PROBLEM STATEMENT = Below is a listing. Write out exactly its lines between the one holding "Psychologia dla każdego" and the one holding "konventioner, som indeholdt", inclusive.

EXCERPTED RECORDS =
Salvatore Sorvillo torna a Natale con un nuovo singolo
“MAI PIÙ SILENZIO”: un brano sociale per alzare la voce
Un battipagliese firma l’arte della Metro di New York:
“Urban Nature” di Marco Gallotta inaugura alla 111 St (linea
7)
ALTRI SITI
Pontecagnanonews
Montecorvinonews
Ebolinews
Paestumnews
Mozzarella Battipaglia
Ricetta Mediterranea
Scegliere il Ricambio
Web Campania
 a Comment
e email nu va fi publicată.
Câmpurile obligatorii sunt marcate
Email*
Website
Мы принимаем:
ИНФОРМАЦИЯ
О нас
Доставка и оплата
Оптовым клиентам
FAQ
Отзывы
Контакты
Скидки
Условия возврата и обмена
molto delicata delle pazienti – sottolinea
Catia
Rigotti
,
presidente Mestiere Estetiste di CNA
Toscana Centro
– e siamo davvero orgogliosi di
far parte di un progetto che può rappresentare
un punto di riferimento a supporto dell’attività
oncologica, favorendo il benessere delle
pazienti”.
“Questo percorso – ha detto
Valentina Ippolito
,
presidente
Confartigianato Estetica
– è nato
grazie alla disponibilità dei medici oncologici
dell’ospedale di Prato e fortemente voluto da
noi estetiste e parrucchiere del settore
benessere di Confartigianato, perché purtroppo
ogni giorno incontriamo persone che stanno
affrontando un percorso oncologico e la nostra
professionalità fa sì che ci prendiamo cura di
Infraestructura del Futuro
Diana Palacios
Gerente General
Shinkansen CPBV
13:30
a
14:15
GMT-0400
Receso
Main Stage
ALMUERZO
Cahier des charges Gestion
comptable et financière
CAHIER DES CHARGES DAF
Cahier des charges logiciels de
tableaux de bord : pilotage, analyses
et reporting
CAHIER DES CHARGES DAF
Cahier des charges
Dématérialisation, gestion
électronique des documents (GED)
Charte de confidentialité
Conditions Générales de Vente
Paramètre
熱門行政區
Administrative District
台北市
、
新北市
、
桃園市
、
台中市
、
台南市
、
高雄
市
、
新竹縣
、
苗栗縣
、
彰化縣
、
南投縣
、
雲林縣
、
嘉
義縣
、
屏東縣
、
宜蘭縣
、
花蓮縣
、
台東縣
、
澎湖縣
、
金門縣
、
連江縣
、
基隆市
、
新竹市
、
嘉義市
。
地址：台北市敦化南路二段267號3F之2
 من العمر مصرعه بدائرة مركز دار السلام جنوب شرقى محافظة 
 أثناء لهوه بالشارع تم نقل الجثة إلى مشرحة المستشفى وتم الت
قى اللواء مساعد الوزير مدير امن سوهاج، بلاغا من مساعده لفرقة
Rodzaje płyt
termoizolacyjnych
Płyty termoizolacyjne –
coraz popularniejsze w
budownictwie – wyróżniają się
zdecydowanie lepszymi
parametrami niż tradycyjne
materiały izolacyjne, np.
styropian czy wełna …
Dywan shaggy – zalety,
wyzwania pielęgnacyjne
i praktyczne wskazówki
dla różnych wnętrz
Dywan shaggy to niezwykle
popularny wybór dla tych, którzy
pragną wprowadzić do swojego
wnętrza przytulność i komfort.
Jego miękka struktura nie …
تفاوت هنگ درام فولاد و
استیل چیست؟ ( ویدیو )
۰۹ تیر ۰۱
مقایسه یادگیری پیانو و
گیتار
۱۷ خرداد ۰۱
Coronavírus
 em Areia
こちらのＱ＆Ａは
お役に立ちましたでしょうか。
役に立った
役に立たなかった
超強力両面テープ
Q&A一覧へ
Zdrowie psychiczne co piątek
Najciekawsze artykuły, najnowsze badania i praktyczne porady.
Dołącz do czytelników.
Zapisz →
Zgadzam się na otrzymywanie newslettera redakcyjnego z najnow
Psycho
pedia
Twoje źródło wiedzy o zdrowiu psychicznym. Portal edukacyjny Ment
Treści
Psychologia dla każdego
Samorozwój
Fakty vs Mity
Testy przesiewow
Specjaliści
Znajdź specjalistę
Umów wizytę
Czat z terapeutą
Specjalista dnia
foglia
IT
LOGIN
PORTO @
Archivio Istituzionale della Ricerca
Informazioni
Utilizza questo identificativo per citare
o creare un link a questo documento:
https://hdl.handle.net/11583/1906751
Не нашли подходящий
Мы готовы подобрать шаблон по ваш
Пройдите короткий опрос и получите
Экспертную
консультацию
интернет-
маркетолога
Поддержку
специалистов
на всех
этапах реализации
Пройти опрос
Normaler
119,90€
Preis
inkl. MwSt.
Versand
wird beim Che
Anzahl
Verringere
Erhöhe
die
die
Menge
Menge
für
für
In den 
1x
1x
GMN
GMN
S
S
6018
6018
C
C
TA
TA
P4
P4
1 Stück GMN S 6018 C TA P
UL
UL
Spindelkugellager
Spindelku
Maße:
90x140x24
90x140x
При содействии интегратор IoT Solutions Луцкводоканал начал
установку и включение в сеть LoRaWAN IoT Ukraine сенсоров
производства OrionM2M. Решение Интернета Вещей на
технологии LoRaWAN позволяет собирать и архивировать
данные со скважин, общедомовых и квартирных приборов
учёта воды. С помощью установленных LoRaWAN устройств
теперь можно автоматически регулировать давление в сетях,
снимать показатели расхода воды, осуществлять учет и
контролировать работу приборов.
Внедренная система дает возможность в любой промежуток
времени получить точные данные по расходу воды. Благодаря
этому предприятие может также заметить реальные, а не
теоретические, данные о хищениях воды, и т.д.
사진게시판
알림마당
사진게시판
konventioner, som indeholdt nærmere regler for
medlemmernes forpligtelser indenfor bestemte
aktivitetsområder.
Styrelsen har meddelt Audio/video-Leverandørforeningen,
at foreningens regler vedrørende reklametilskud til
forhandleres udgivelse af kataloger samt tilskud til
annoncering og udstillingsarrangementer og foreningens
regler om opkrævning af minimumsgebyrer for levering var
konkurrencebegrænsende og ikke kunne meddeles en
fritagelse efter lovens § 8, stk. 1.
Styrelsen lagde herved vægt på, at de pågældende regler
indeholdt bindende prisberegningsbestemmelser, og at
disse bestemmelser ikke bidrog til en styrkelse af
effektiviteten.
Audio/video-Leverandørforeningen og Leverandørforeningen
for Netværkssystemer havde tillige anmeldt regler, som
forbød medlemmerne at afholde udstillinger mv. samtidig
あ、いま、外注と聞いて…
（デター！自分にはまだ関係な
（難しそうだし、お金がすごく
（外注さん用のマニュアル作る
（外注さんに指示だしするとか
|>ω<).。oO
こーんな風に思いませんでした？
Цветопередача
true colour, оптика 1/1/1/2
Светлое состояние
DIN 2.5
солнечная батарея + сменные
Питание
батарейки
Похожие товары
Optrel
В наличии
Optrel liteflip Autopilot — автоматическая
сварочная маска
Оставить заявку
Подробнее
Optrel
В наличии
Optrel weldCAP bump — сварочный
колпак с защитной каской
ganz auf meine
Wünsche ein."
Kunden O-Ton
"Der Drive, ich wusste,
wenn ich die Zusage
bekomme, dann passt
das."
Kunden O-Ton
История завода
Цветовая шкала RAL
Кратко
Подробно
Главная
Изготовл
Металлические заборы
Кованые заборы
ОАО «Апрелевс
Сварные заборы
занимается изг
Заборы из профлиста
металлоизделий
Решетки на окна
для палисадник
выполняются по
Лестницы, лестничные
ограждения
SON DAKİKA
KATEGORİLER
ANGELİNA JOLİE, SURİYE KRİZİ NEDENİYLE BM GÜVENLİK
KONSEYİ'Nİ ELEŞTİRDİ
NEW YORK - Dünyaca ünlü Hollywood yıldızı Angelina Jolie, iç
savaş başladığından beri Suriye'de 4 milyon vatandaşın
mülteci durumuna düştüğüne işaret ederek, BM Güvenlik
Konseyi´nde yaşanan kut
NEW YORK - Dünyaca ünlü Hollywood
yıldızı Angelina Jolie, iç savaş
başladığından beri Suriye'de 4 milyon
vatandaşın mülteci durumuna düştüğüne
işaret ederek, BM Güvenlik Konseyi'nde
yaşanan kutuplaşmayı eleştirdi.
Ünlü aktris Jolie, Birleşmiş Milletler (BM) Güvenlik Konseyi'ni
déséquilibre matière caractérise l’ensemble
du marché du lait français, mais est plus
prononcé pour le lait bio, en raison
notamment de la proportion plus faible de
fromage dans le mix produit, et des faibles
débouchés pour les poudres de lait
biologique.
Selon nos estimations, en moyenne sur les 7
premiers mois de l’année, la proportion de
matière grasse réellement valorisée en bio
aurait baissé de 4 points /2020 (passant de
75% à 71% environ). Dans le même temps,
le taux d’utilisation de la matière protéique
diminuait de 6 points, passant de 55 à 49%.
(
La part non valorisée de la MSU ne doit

COMPLETED EXERCISE =
Psychologia dla każdego
Samorozwój
Fakty vs Mity
Testy przesiewow
Specjaliści
Znajdź specjalistę
Umów wizytę
Czat z terapeutą
Specjalista dnia
foglia
IT
LOGIN
PORTO @
Archivio Istituzionale della Ricerca
Informazioni
Utilizza questo identificativo per citare
o creare un link a questo documento:
https://hdl.handle.net/11583/1906751
Не нашли подходящий
Мы готовы подобрать шаблон по ваш
Пройдите короткий опрос и получите
Экспертную
консультацию
интернет-
маркетолога
Поддержку
специалистов
на всех
этапах реализации
Пройти опрос
Normaler
119,90€
Preis
inkl. MwSt.
Versand
wird beim Che
Anzahl
Verringere
Erhöhe
die
die
Menge
Menge
für
für
In den 
1x
1x
GMN
GMN
S
S
6018
6018
C
C
TA
TA
P4
P4
1 Stück GMN S 6018 C TA P
UL
UL
Spindelkugellager
Spindelku
Maße:
90x140x24
90x140x
При содействии интегратор IoT Solutions Луцкводоканал начал
установку и включение в сеть LoRaWAN IoT Ukraine сенсоров
производства OrionM2M. Решение Интернета Вещей на
технологии LoRaWAN позволяет собирать и архивировать
данные со скважин, общедомовых и квартирных приборов
учёта воды. С помощью установленных LoRaWAN устройств
теперь можно автоматически регулировать давление в сетях,
снимать показатели расхода воды, осуществлять учет и
контролировать работу приборов.
Внедренная система дает возможность в любой промежуток
времени получить точные данные по расходу воды. Благодаря
этому предприятие может также заметить реальные, а не
теоретические, данные о хищениях воды, и т.д.
사진게시판
알림마당
사진게시판
konventioner, som indeholdt nærmere regler for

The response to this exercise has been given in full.